Interspersed between reflections on her often traumatic upbringing, Laveau-Harvie lets her lyrical prose run wild with majestic descriptions of the Albertan countryside, “a landscape of uncommon beauty”.

The result is an unusual mix of grand poetry and plain-talking realism that is often very funny.

Laveau-Harvie is matter of fact about the family dysfunction that inspired her book.

“I don’t believe I am particularly special in that; I think many, many people have interesting childhood stories to tell.
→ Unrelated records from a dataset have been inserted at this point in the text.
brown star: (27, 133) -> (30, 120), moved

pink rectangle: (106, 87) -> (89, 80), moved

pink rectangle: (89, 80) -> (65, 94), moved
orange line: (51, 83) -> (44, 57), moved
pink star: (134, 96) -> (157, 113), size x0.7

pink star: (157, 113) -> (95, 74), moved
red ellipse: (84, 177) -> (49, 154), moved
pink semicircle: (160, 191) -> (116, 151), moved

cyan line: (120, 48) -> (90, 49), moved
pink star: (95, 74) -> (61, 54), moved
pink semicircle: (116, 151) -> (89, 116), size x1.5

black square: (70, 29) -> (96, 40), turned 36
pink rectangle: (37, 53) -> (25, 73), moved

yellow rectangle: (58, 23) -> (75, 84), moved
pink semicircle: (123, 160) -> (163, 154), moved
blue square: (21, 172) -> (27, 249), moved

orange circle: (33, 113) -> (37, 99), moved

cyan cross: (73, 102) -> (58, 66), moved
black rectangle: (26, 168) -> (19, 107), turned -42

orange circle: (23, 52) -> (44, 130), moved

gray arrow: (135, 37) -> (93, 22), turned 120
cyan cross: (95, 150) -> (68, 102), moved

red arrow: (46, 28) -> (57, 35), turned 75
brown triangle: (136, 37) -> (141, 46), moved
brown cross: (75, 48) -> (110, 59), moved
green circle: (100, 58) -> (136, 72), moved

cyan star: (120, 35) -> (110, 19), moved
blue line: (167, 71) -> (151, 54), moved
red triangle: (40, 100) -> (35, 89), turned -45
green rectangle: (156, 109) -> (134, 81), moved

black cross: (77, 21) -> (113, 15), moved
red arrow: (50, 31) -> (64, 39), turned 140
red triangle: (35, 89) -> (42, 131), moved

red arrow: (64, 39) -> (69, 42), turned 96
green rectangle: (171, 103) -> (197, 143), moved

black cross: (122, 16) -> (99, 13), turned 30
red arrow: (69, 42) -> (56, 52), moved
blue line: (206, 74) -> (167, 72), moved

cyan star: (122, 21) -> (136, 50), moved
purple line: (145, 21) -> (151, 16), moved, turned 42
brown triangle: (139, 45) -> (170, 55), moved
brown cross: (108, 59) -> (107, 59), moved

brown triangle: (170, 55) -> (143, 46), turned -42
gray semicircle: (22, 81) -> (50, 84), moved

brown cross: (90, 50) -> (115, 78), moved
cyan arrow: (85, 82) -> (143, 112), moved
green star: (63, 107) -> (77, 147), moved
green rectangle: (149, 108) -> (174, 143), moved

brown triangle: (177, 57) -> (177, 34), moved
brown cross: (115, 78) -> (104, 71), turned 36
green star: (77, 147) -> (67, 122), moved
And sometimes traumatic ones.”

A long road to recognition

The Erratics was originally published in 2018 by small press Finch Publishing, after the manuscript won the Finch Memoir Prize.

Finch subsequently closed its doors, and the book has since been republished by Fourth Estate, an imprint of HarperCollins.

But the manuscript almost didn’t make it out of its author’s hands.

“Quite frankly, it was a win to put it in the mailbox, because I tend not to,” says Laveau-Harvie.

Despite decades of writing, she confesses, “I haven’t been diligent in putting anything out there – I tend not to do that at all.”

Reflecting on that reticence, she says: “When I came through university I was studying dead white males basically … and I just don’t think I saw [a career in writing] as a possibility.”

She submitted The Erratics to Finch only after being encouraged by a colleague at the Varuna writers retreat in the Blue Mountains.

“And then everything that’s happened afterwards … I never would have dreamt that it [my book] would be where it is now.”

Having waited so long for her breakthrough moment, Laveau-Harvie is glad the Stella Prize is shining a light on the work of an older Australian writer.

“I think it is important because when you get a bit older … you do become fairly transparent,” she says.

“You are rather discounted in daily life. People seem to feel the biggest compliment they can pay you is to tell you you do not look your age – and I don’t find that encouraging at all.”

“I think I’ve earned every wrinkle I’ve got, and I’m not unhappy about it.”